A Energisa lidera há anos o ranking de empresas mais reclamadas no Procon-MS. Em levantamento divulgado pelo órgão referente a 2021, a concessionária aparece em primeiro lugar entre as concessionárias de serviço público, com 1.734 registros, número 50% superior ao ano anterior. As principais queixas envolvem cobranças consideradas abusivas, contestação de valores e problemas no atendimento.

Mesmo diante do histórico de queixas, a Energisa teve a concessão de distribuição de energia em Mato Grosso do Sul renovada pelo governo federal por mais 30 anos. O contrato foi assinado em 8 de abril de 2026 entre a concessionária e o Ministério de Minas e Energia, com vigência até 4 de dezembro de 2057. A empresa atende cerca de 1,2 milhão de clientes em 74 municípios do estado, em uma área de 328 mil quilômetros quadrados.
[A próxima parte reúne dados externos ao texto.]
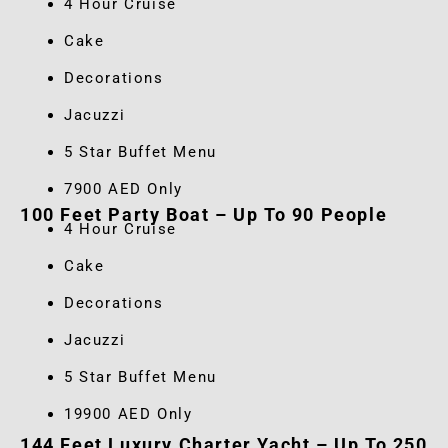
4 Hour Cruise
Cake
Decorations
Jacuzzi
5 Star Buffet Menu
7900 AED Only
100 Feet Party Boat – Up To 90 People
4 Hour Cruise
Cake
Decorations
Jacuzzi
5 Star Buffet Menu
19900 AED Only
144 Feet Luxury Charter Yacht – Up To 250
Na ocasião da renovação, a Energisa anunciou previsão de investimentos de R$ 4,4 bilhões entre 2026 e 2030, valor cerca de 20% superior à média anual do ciclo anterior. Segundo o diretor-presidente da Energisa Mato Grosso do Sul, Paulo Roberto dos Santos, o novo contrato traz exigências mais rigorosas relacionadas à qualidade dos serviços e à capacidade de resposta diante de eventos climáticos extremos.